When news broke of Star Trek Discovery, I was excited that my sci-fi franchise of choice was going to be back on the small screen with new content.
Television has evolved a lot since the 90s. We’re in the so-called Golden Age of television, and the episodic nature of TNG has long since been replaced by grand story arcs, sophisticated treatment of themes, and great acting. I wanted to see what Trek might look like given the advances in television story telling over the last half of my life.
After watching the first two episodes of Discovery, I am disappointed. Like Enterprise, Discovery is a prequel, and the problem with prequels is that they are constricted by events that have already happened in the future, so to speak. The new Star Trek movies try to avoid that by splitting the timeline and creating an offshoot universe. But Star Trek is about the future, and I do miss forging even further ahead in the future and exploring more uncharted territory.
With Discovery, what we get instead is an opening few episodes where we are introduced to the start of hostilities between the Klingon Empire and the Federation. Perhaps the writers will eventually make this a compelling story-line, but it’s not one that they have managed to grab my interest with. In the future Trek story-line, there is peace between the two civilizations, and how that came to be was an interesting concept.
It also doesn’t help that all the episodes so far are lacking in personality. The characters and acting feel wooden. I just don’t care about any of them, and none of them stand out.

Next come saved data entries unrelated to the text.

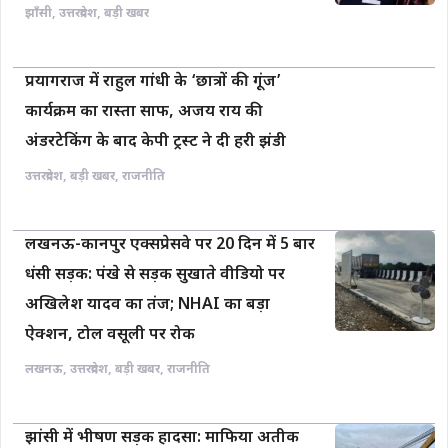
झाँसी
,
उत्तरप्रदेश
,
बड़ी खबर
प्रयागराज में राहुल गांधी के ‘छात्रों की गूंज’
कार्यक्रम का रास्ता साफ, अजय राय की
अंडरटेकिंग के बाद केपी ट्रस्ट ने दी हरी झंडी
उत्तरप्रदेश
,
बड़ी खबर
,
राजनीति
लखनऊ-कानपुर एक्सप्रेसवे पर 20 दिन में 5 बार
धंसी सड़क: पंखे से सड़क सुखाते वीडियो पर
अखिलेश यादव का तंज; NHAI का बड़ा
ऐक्शन, टोल वसूली पर रोक
लखनऊ
,
उत्तरप्रदेश
,
बड़ी खबर
,
राजनीति
झांसी में भीषण सड़क हादसा: माफिया अतीक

The focal character is, for the first time, not the captain of a starship or space station, but it remains to be seen if something interesting comes from this shift in perspective. Michael Burnham’s initial personal theme of an internal conflict between emotion versus logic, child versus parent, has been done before: Spock, Data, 7. Simply reversing the dynamic by thrusting a human child into having a Vulcan upbringing feels like a gimmick.
The Klingons are also somewhat boring. Their dialogue is slow and stilted, and even the font selection for the subtitles (ALL CAPS, SERIF, BIG) felt like a crutch to supplement the acting.
Even the theme song played during the opening credits is bland and meek. The only memorable part of it is when its closing bars throw back to the original Alexander Courage theme.
The story itself feels jumpy and contrived, unfolding unnaturally as you try to make sense of where it’s trying to go. A Klingon from nowhere shows up, recruits another houseless Klingon to be a “torchbearer” because he can hold his hand in fire for a while, and suddenly they reunite the Klingon empire. They blow up a bunch of Federation ships and then warp out of there. What?
As critical as I’ve been so far, it’s Star Trek, so I’m going to keep watching. But I do hope it starts to kick into gear.